On some vehicles the readiness monitors can be reset by simply driving over time without a problem. On other vehicles, it requires a specific drive cycle to reset the readiness monitors. If the readiness monitors don’t reset from simple driving over time, then you operate the vehicle exactly under the conditions recommended to reset the readiness monitors.

I know it’s a hassle and takes time, but that’s the only way to reset the readiness monitors.

Tester

No thanks on your offer. I already have a 2004, 5 speed Mazda 6 lemon. I bought it used about 4.5 years ago and while I’m still paying for the car, I’ve also put over $4,000 in repairs into the vehicle during that time. I estimate there are an additional $2,500 in repairs that should be made, but I am ignoring out of shear frustration and a lack of available cash. Sorry I don’t have an answer to your computer problem.

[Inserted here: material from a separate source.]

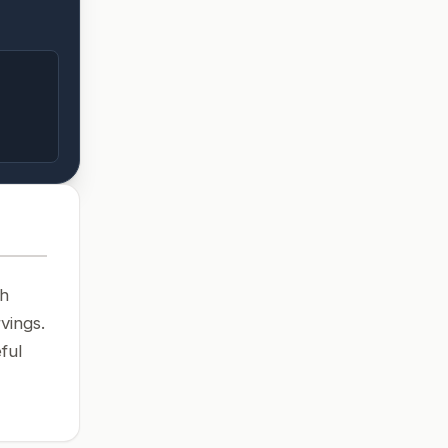
th
vings.
ful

Just wanted to let you know you’re not alone in your Mazda 6 lemon misery. Good luck.

If you’re lucky it’s just a blown fuse. See this link, it’s a Ford but yours should work the same.

http://www.ford-trucks.com/forums/showthread.php?t=925359&referrerid=136440

Guys, the ‘Check Engine’ light (CEL) is on because a Diagnostic Trouble Code (DTC) should be set. The readiness monitors do NOT turn on the CEL. If no DTCs come up when the system is scanned, that could indicate a failure of the module. Your current mechanic may not have the correct equipment to figure out the true cause.

However, 87_Ranger’s idea to check the fuses is a good and cheap check. The fuse may be listed on the fuse diagram as ‘PCM Memory’ or simply ‘ECM’.

I expect someone – maybe you? – tried to turn the CEL off by disconnecting the battery. The folks who make the car – and the EPA – have already thought of this. The engine computer knows the battery was disconnected, and it tattle tells on you at the emissions shop. The emissions shop is not allowed to test the car until the computer has had a chance to determine whether or not the car’s engine is performing up to snuff emissions-wise. And it can’t tell if the battery has been disconnected, until it has been driven a number of times and in various ways, then it knows one way or another. The computer is simply saying you have to drive the car a few days, then if everything is ok, it will turn off those “not ready” indicators. But if everything isn’t ok, the CEL will come back on.

You’ll need to fix whatever is causing the problem to pass emissions. FAce the problem straight on. You can’t get around it. Post the DTC’s (diagnostic trouble codes) here, then the folks who are experts here will analyze them and tell you how to fix it so it will pass emissions.

Thats a good point from BustedKnuckles. When i had this problem on my 97 Explorer the CEL was not on & no CEL at the thread i linked to. Maybe D2denizen will come back with more details.